When I decided to edit two volumes that represent the mainstream of Israeli society (Israeli Democracy at the Crossroads and Israeli Institutions at the Crossroads, 2005), I asked Shamgar to contribute a chapter on one of the subjects of which he was an expert, including the Supreme Court and the Office of the Legal Adviser to the Government.
He opted to write about his “baby” at that time: The Need for a Constitution. Shamgar wrote: “The most perfect way to safeguard in Israel rights and duties, obligations and limitations, prescriptions and norms is by defining them clearly in written form – and in this context, in a written and comprehensive constitution.”
Because Shamgar was at many junctions of Israel’s history, we had fascinating discussions about many of the affairs in which he was involved and I gained important insights into decision-making processes. We discussed freedom of expression, human rights, international law, disqualification of political parties, administrative detentions, Palestinian rights, women’s rights, state and religion, multiculturalism, the SHABAC affair, Arab-Israeli wars, active adjudication, separation of powers, Israeli democracy and many other issues.
Shamgar was candid and helpful. He was always calm and calculated, measured in his speech, articulate and clear. I saw him in his frustrations, for instance, when the prime minister did not adopt his ideas about the need for a constitution. But I never saw him get angry. He would say with half a smile, “What can you do?” and move on.
During the past decade, our conversations became more personal. Shamgar told me chapters of his life, not in a methodological way but as he saw them relevant to our conversations. His stories were fascinating, and I told him time and again, “You need to write your autobiography.” Shamgar just smiled. And then one day he said, “I am doing this now, and you will receive a copy.” He never failed to abide by the obligations he took upon himself. He would say “No” when he saw it as appropriate. But when he said “Yes,” you knew he would do what he had promised. Shamgar’s fascinating autobiography was published in 2015.

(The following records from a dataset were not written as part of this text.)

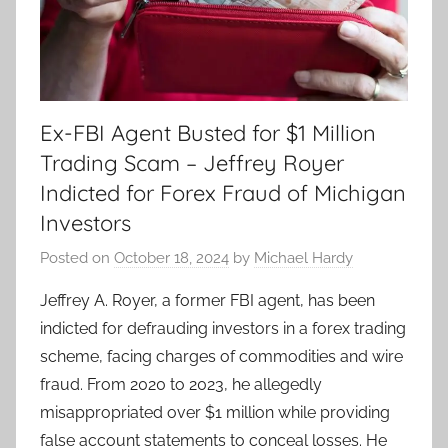
Ex-FBI Agent Busted for $1 Million
Trading Scam – Jeffrey Royer
Indicted for Forex Fraud of Michigan
Investors
Posted on
October 18, 2024
by
Michael Hardy
Jeffrey A. Royer, a former FBI agent, has been
indicted for defrauding investors in a forex trading
scheme, facing charges of commodities and wire
fraud. From 2020 to 2023, he allegedly
misappropriated over $1 million while providing
false account statements to conceal losses. He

Shamgar and I shared passions for music and for travel. He loved jazz and used to attend the annual Red Sea Jazz Festival, and he enjoyed traveling the world with a group of friends, exploring places that most tourists do not visit. We used to compare notes from our respective travels, reminiscing about places, smells, tastes and views. In these conversations, he enjoyed to be carried away in his memories, speaking about life outside the realm of law.
Shamgar was a noble man in his posture, walk and talk. Tall and impressive, measured and thoughtful, he made immense contributions to Israeli law and society. He represented much of what is good and valuable in Israeli society. He will be greatly missed by many who were fortunate to know him. His legacy, I trust, will live on for many generations to come.
The writer holds a DPhil from Oxford University. He holds a chair in politics and is founding director of the Middle East Study Group at the University of Hull, UK.